### Activity
The records that follow are to be repeated exactly, without any pictures.
○ ○ ○ ○
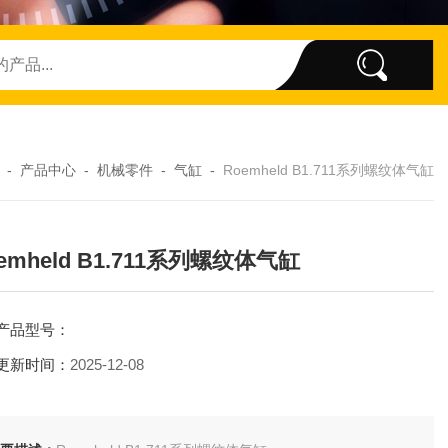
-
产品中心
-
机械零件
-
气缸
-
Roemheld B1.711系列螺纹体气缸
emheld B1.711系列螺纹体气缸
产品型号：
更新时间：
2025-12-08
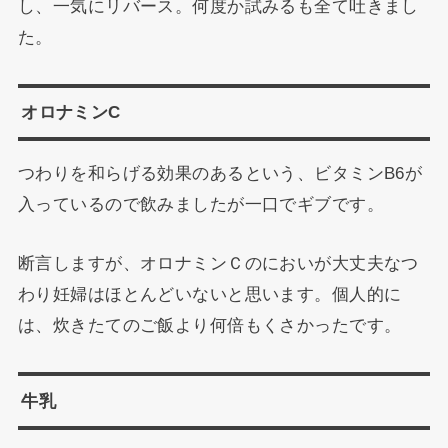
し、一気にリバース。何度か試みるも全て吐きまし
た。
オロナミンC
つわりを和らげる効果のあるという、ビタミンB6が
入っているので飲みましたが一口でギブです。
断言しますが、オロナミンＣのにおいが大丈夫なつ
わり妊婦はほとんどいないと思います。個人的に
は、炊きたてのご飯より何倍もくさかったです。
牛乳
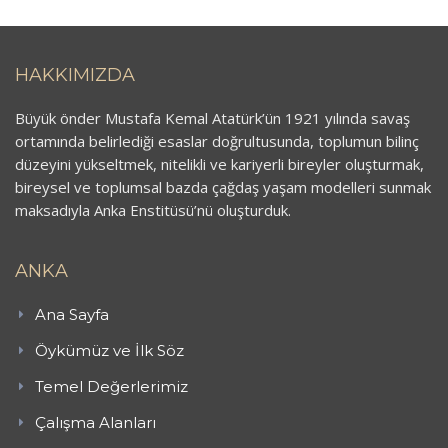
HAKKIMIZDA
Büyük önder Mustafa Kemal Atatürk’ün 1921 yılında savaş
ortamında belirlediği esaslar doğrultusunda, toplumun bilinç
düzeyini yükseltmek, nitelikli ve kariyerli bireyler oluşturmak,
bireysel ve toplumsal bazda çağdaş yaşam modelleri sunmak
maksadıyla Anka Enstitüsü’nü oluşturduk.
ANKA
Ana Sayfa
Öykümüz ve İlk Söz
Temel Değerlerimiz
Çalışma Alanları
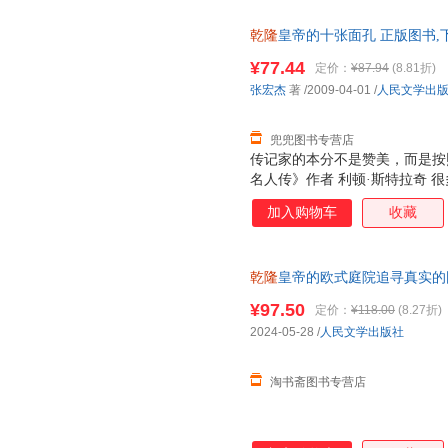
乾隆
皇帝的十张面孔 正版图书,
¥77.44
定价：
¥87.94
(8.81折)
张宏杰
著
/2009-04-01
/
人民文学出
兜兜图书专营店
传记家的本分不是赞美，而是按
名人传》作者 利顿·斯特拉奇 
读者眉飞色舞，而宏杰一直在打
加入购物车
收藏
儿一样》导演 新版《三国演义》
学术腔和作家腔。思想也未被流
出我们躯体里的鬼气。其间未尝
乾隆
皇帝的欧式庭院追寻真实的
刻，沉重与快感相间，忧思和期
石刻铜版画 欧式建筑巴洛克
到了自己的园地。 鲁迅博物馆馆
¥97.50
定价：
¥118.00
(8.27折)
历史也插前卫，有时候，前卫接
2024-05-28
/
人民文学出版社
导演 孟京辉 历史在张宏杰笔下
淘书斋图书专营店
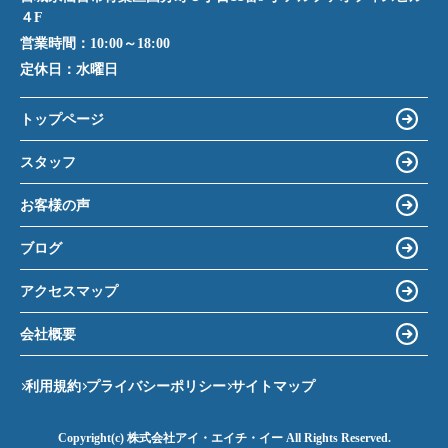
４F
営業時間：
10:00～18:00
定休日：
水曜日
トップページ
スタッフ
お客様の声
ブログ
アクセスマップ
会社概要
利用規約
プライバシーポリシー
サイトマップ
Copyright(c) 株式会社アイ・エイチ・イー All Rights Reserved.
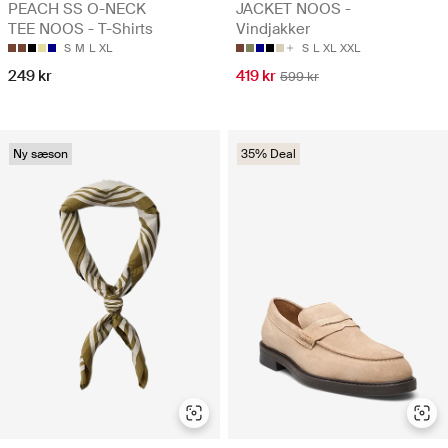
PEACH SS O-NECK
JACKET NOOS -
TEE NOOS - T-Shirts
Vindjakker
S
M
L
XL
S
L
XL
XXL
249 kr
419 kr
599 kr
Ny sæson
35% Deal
○ ○ ○ ○
### Your response
-
产品中心
-
机械零件
-
气缸
-
Roemheld B1.711系列螺纹体气缸
emheld B1.711系列螺纹体气缸
产品型号：
更新时间：
2025-12-08
し、一気にリバース。何度か試みるも全て吐きまし
た。
オロナミンC
つわりを和らげる効果のあるという、ビタミンB6が
入っているので飲みましたが一口でギブです。
断言しますが、オロナミンＣのにおいが大丈夫なつ
わり妊婦はほとんどいないと思います。個人的に
は、炊きたてのご飯より何倍もくさかったです。
牛乳
HAKKIMIZDA
Büyük önder Mustafa Kemal Atatürk’ün 1921 yılında savaş
ortamında belirlediği esaslar doğrultusunda, toplumun bilinç
düzeyini yükseltmek, nitelikli ve kariyerli bireyler oluşturmak,
bireysel ve toplumsal bazda çağdaş yaşam modelleri sunmak
maksadıyla Anka Enstitüsü’nü oluşturduk.
ANKA
Ana Sayfa
Öykümüz ve İlk Söz
Temel Değerlerimiz
Çalışma Alanları
乾隆
皇帝的十张面孔 正版图书,
¥77.44
定价：
¥87.94
(8.81折)
张宏杰
著
/2009-04-01
/
人民文学出
兜兜图书专营店
传记家的本分不是赞美，而是按
名人传》作者 利顿·斯特拉奇 
读者眉飞色舞，而宏杰一直在打
加入购物车
收藏
儿一样》导演 新版《三国演义》
学术腔和作家腔。思想也未被流
出我们躯体里的鬼气。其间未尝
乾隆
皇帝的欧式庭院追寻真实的
刻，沉重与快感相间，忧思和期
石刻铜版画 欧式建筑巴洛克
到了自己的园地。 鲁迅博物馆馆
¥97.50
定价：
¥118.00
(8.27折)
历史也插前卫，有时候，前卫接
2024-05-28
/
人民文学出版社
导演 孟京辉 历史在张宏杰笔下
淘书斋图书专营店
４F
営業時間：
10:00～18:00
定休日：
水曜日
トップページ
スタッフ
お客様の声
ブログ
アクセスマップ
会社概要
利用規約
プライバシーポリシー
サイトマップ
Copyright(c) 株式会社アイ・エイチ・イー All Rights Reserved.
PEACH SS O-NECK
JACKET NOOS -
TEE NOOS - T-Shirts
Vindjakker
S
M
L
XL
S
L
XL
XXL
249 kr
419 kr
599 kr
Ny sæson
35% Deal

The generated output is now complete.